START Provided records
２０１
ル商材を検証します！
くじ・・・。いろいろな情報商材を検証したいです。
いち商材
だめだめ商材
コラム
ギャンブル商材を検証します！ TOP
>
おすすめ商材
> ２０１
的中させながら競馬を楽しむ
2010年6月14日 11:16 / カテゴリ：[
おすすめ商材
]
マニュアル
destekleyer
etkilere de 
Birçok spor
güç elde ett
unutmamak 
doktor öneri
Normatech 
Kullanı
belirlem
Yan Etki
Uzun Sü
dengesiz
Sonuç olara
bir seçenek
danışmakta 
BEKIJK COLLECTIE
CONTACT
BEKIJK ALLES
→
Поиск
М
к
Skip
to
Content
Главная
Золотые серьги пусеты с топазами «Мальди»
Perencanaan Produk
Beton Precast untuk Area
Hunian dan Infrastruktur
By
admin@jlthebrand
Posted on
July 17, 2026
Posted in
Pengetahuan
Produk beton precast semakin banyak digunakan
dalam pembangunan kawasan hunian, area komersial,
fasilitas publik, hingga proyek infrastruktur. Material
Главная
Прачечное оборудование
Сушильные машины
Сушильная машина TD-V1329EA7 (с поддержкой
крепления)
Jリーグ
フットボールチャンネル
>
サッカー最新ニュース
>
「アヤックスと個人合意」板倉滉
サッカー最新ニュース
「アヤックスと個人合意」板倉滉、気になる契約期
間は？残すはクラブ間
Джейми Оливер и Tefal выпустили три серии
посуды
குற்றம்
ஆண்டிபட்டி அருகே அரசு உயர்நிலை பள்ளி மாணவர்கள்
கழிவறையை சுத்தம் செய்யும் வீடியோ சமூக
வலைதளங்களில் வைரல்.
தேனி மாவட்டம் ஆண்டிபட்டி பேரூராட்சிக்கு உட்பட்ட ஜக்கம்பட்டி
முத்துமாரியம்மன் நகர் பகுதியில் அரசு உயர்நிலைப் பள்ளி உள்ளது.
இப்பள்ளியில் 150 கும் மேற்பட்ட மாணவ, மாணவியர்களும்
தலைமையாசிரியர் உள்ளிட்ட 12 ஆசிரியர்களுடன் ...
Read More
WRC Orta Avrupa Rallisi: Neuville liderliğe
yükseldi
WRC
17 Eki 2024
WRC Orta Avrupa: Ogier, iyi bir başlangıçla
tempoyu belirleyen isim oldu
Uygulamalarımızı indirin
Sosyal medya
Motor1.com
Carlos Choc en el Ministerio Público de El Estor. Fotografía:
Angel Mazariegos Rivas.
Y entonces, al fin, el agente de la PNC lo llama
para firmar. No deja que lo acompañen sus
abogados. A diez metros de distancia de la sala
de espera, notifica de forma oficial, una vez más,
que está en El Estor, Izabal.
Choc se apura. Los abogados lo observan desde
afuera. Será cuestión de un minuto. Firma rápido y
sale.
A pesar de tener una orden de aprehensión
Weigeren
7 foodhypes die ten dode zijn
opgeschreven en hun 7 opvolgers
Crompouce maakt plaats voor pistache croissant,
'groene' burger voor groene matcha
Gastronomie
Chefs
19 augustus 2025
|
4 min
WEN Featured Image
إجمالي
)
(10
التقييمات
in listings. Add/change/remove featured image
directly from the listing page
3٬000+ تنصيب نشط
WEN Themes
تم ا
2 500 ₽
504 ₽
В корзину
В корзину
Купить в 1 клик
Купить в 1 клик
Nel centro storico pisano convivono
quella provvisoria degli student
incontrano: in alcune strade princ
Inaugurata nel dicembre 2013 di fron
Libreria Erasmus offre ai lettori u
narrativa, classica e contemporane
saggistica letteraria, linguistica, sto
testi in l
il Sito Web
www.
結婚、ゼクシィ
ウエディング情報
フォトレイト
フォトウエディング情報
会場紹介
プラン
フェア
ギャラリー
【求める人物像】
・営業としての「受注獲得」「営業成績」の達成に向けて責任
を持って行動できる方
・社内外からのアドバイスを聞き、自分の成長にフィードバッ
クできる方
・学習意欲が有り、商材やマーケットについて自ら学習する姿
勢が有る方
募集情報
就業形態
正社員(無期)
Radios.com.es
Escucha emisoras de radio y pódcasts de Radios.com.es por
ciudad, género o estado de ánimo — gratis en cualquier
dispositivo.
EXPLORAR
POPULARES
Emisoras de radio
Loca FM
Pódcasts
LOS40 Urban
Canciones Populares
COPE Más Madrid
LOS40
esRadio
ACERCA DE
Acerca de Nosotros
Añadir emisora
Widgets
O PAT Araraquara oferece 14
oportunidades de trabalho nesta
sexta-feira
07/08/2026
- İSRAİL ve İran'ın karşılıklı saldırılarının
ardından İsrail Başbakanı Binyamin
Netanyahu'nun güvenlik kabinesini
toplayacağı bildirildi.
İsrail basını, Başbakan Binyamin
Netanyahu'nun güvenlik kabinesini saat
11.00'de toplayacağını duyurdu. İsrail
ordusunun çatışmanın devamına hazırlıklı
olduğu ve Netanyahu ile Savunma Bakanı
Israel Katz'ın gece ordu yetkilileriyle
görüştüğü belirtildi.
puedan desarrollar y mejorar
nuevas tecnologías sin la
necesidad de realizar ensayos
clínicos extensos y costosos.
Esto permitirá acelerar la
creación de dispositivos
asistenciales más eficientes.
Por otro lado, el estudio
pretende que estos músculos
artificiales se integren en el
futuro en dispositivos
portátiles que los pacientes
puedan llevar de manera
END Provided records
--- Activity ---
An exact retyping of every line in the records is needed.

--- Exercise result ---
２０１
ル商材を検証します！
くじ・・・。いろいろな情報商材を検証したいです。
いち商材
だめだめ商材
コラム
ギャンブル商材を検証します！ TOP
>
おすすめ商材
> ２０１
的中させながら競馬を楽しむ
2010年6月14日 11:16 / カテゴリ：[
おすすめ商材
]
マニュアル
destekleyer
etkilere de 
Birçok spor
güç elde ett
unutmamak 
doktor öneri
Normatech 
Kullanı
belirlem
Yan Etki
Uzun Sü
dengesiz
Sonuç olara
bir seçenek
danışmakta 
BEKIJK COLLECTIE
CONTACT
BEKIJK ALLES
→
Поиск
М
к
Skip
to
Content
Главная
Золотые серьги пусеты с топазами «Мальди»
Perencanaan Produk
Beton Precast untuk Area
Hunian dan Infrastruktur
By
admin@jlthebrand
Posted on
July 17, 2026
Posted in
Pengetahuan
Produk beton precast semakin banyak digunakan
dalam pembangunan kawasan hunian, area komersial,
fasilitas publik, hingga proyek infrastruktur. Material
Главная
Прачечное оборудование
Сушильные машины
Сушильная машина TD-V1329EA7 (с поддержкой
крепления)
Jリーグ
フットボールチャンネル
>
サッカー最新ニュース
>
「アヤックスと個人合意」板倉滉
サッカー最新ニュース
「アヤックスと個人合意」板倉滉、気になる契約期
間は？残すはクラブ間
Джейми Оливер и Tefal выпустили три серии
посуды
குற்றம்
ஆண்டிபட்டி அருகே அரசு உயர்நிலை பள்ளி மாணவர்கள்
கழிவறையை சுத்தம் செய்யும் வீடியோ சமூக
வலைதளங்களில் வைரல்.
தேனி மாவட்டம் ஆண்டிபட்டி பேரூராட்சிக்கு உட்பட்ட ஜக்கம்பட்டி
முத்துமாரியம்மன் நகர் பகுதியில் அரசு உயர்நிலைப் பள்ளி உள்ளது.
இப்பள்ளியில் 150 கும் மேற்பட்ட மாணவ, மாணவியர்களும்
தலைமையாசிரியர் உள்ளிட்ட 12 ஆசிரியர்களுடன் ...
Read More
WRC Orta Avrupa Rallisi: Neuville liderliğe
yükseldi
WRC
17 Eki 2024
WRC Orta Avrupa: Ogier, iyi bir başlangıçla
tempoyu belirleyen isim oldu
Uygulamalarımızı indirin
Sosyal medya
Motor1.com
Carlos Choc en el Ministerio Público de El Estor. Fotografía:
Angel Mazariegos Rivas.
Y entonces, al fin, el agente de la PNC lo llama
para firmar. No deja que lo acompañen sus
abogados. A diez metros de distancia de la sala
de espera, notifica de forma oficial, una vez más,
que está en El Estor, Izabal.
Choc se apura. Los abogados lo observan desde
afuera. Será cuestión de un minuto. Firma rápido y
sale.
A pesar de tener una orden de aprehensión
Weigeren
7 foodhypes die ten dode zijn
opgeschreven en hun 7 opvolgers
Crompouce maakt plaats voor pistache croissant,
'groene' burger voor groene matcha
Gastronomie
Chefs
19 augustus 2025
|
4 min
WEN Featured Image
إجمالي
)
(10
التقييمات
in listings. Add/change/remove featured image
directly from the listing page
3٬000+ تنصيب نشط
WEN Themes
تم ا
2 500 ₽
504 ₽
В корзину
В корзину
Купить в 1 клик
Купить в 1 клик
Nel centro storico pisano convivono
quella provvisoria degli student
incontrano: in alcune strade princ
Inaugurata nel dicembre 2013 di fron
Libreria Erasmus offre ai lettori u
narrativa, classica e contemporane
saggistica letteraria, linguistica, sto
testi in l
il Sito Web
www.
結婚、ゼクシィ
ウエディング情報
フォトレイト
フォトウエディング情報
会場紹介
プラン
フェア
ギャラリー
【求める人物像】
・営業としての「受注獲得」「営業成績」の達成に向けて責任
を持って行動できる方
・社内外からのアドバイスを聞き、自分の成長にフィードバッ
クできる方
・学習意欲が有り、商材やマーケットについて自ら学習する姿
勢が有る方
募集情報
就業形態
正社員(無期)
Radios.com.es
Escucha emisoras de radio y pódcasts de Radios.com.es por
ciudad, género o estado de ánimo — gratis en cualquier
dispositivo.
EXPLORAR
POPULARES
Emisoras de radio
Loca FM
Pódcasts
LOS40 Urban
Canciones Populares
COPE Más Madrid
LOS40
esRadio
ACERCA DE
Acerca de Nosotros
Añadir emisora
Widgets
O PAT Araraquara oferece 14
oportunidades de trabalho nesta
sexta-feira
07/08/2026
- İSRAİL ve İran'ın karşılıklı saldırılarının
ardından İsrail Başbakanı Binyamin
Netanyahu'nun güvenlik kabinesini
toplayacağı bildirildi.
İsrail basını, Başbakan Binyamin
Netanyahu'nun güvenlik kabinesini saat
11.00'de toplayacağını duyurdu. İsrail
ordusunun çatışmanın devamına hazırlıklı
olduğu ve Netanyahu ile Savunma Bakanı
Israel Katz'ın gece ordu yetkilileriyle
görüştüğü belirtildi.
puedan desarrollar y mejorar
nuevas tecnologías sin la
necesidad de realizar ensayos
clínicos extensos y costosos.
Esto permitirá acelerar la
creación de dispositivos
asistenciales más eficientes.
Por otro lado, el estudio
pretende que estos músculos
artificiales se integren en el
futuro en dispositivos
portátiles que los pacientes
puedan llevar de manera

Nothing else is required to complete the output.